フリージアが来てからは病弱な彼女のお世話に戻ってしまい、あまり部屋を訪ねてくることもなくなった彼女の突然の来訪の理由を、しかし察せられないほどショウマも馬鹿ではない。
「まあ、隣に座れよ」
「はい」
部屋に入ってきてすぐ、俯いて黙り込んでしまったカナリアに、ベッドの隣に座るよう促す。

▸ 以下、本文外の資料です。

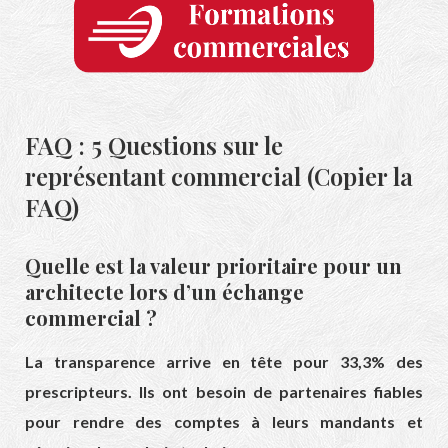
FAQ : 5 Questions sur le
représentant commercial (Copier la
FAQ)
Quelle est la valeur prioritaire pour un
architecte lors d’un échange
commercial ?
La transparence arrive en tête pour 33,3% des
prescripteurs. Ils ont besoin de partenaires fiables
pour rendre des comptes à leurs mandants et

ベッドの端にちょこんと小さなお尻をのせ、足のつま先を揃え、手を膝の上に置き、ぴんと背筋を伸ばして座る姿はいつもどおりのもの。けれど、彼女は顔を合わせることなく、口からいつもの毒舌を吐くこともなく、じっと自分の足のつま先を見つめていた。
ショウマはなにも言わず、彼女の決意が固まるのを待った。
土下座神も、興味深そうに彼女のアクションを待つ。
「あの、わたし。勇者様に聞いて欲しいことが、聞いてもらわなければならないことがあるんです」
やげて十分近い時間を要求したあと、カナリアは意を決した風に、ショウマの顔を見て言った。
「実はわたし、魔王によって滅ぼされた、聖レオニオス王国の姫なんです!」
ショウマは心の中でつぶやいた。
(うん。初めて会った日から知ってる!)
土下座神の所為で色々と台無しだった。